Gonzalez's 12:21 in the 3,200 is two seconds away from the school record, while her 5:41 in the 1,600 is 10 seconds off the mark.

"I can taste it," she says.

But Gonzalez is a regular at regionals - at least on the track - having advanced every year in high school.

The volleyball letterman and next year's cheerleading captain tried cross country for the first time last fall after coaches kept asking her to give it a try.

"In junior high, I was a sprinter," said Gonzalez, who eventually worked her way to the 1,600 and 1,600 relay by the eighth grade. "So because it was long distance, I didn't know if I could do it."

Gonzalez was the 19-3A runner up, only to run a minute faster at the Region III-3A meet a week later.

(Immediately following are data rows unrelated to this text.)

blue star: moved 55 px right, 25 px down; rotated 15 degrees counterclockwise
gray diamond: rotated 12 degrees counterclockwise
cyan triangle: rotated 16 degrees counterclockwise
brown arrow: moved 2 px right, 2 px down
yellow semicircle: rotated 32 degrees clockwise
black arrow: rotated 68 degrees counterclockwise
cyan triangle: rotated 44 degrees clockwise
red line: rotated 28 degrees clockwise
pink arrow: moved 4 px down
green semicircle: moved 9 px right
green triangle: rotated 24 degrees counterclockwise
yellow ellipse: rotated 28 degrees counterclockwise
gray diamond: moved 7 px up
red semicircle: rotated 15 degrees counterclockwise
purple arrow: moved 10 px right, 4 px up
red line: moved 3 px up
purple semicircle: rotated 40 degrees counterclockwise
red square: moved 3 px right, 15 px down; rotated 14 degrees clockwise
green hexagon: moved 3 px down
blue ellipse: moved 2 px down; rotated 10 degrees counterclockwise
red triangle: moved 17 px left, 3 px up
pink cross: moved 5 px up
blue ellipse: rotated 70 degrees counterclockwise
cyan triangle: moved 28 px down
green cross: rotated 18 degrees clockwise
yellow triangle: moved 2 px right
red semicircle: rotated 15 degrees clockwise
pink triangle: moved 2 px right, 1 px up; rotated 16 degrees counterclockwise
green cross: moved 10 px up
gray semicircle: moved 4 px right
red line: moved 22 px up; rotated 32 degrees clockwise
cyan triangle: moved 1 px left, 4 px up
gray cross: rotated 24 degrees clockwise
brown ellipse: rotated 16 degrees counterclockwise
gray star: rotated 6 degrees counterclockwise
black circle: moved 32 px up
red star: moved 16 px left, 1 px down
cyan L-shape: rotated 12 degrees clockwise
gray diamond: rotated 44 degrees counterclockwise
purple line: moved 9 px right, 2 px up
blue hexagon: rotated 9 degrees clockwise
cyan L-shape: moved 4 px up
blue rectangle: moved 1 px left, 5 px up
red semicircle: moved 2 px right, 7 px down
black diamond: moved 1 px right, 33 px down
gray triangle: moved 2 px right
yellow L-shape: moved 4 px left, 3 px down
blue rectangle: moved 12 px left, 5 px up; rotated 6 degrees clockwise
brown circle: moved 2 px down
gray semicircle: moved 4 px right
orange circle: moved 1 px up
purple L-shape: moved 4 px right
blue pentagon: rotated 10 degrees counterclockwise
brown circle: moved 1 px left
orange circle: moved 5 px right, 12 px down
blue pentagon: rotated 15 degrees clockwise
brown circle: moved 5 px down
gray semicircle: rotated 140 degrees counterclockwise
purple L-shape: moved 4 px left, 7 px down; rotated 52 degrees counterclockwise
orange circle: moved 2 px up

She ended the season at the state meet.

"She's just an extremely competitive kid - she hates to lose," Gatesville cross country coach Brian Edwards said. "To do what she did for us cross country-wise - along with playing volleyball - to me, was amazing."

The longer distance proved to be relaxing. It also gives Gonzalez more time to do a few other things while running.

"I think about stuff a lot when I run," she said. "I have random trains (of thought) in my head."

During the cross country season, most of Gonzalez's thoughts centered around the ever-popular "Twilight" book and movie series.

"I'm like, 'Oh, we're running through trees. I feel like Bella,'" she said, referring to the lead character. "I like cross country a lot because you're going through things - I enjoy seeing the scenery."

During track, where the scenery is the football field, Gonzalez will sing songs to herself. The singing is in her head though, not out loud.

"People would be like, 'What is she doing?'" Gonzalez joked. "It wouldn't sound like a song."

Then there are the conversations - not in Gonzalez's head - that she'll have, or at least try to, with the other runners or her coaches. It's more frequent during cross country, but not as much on the track with coaches more visible for encouragement and pointers during a race.

"They just think I'm weird, but I can't help it," Gonzalez said. "It's what I do."

Said Kelley: "She talks to me - she'll tell me she's mad at me. But I'll say, 'If you have time to be mad or frustrated and tell me that, then you're not running hard enough.'"

Either way, Gonzalez keeps making believers out of those watching, even though her strides are shorter than others or she has to work that much harder.

"It is something you think about, especially when every day someone has to say something about my height," Gonzalez said. "It just never fails - it's just how things go. So I always just tell people that I'm proud of the way that I am and I'm going to use it.

"If it's something that helps me as motivation, I'll use it."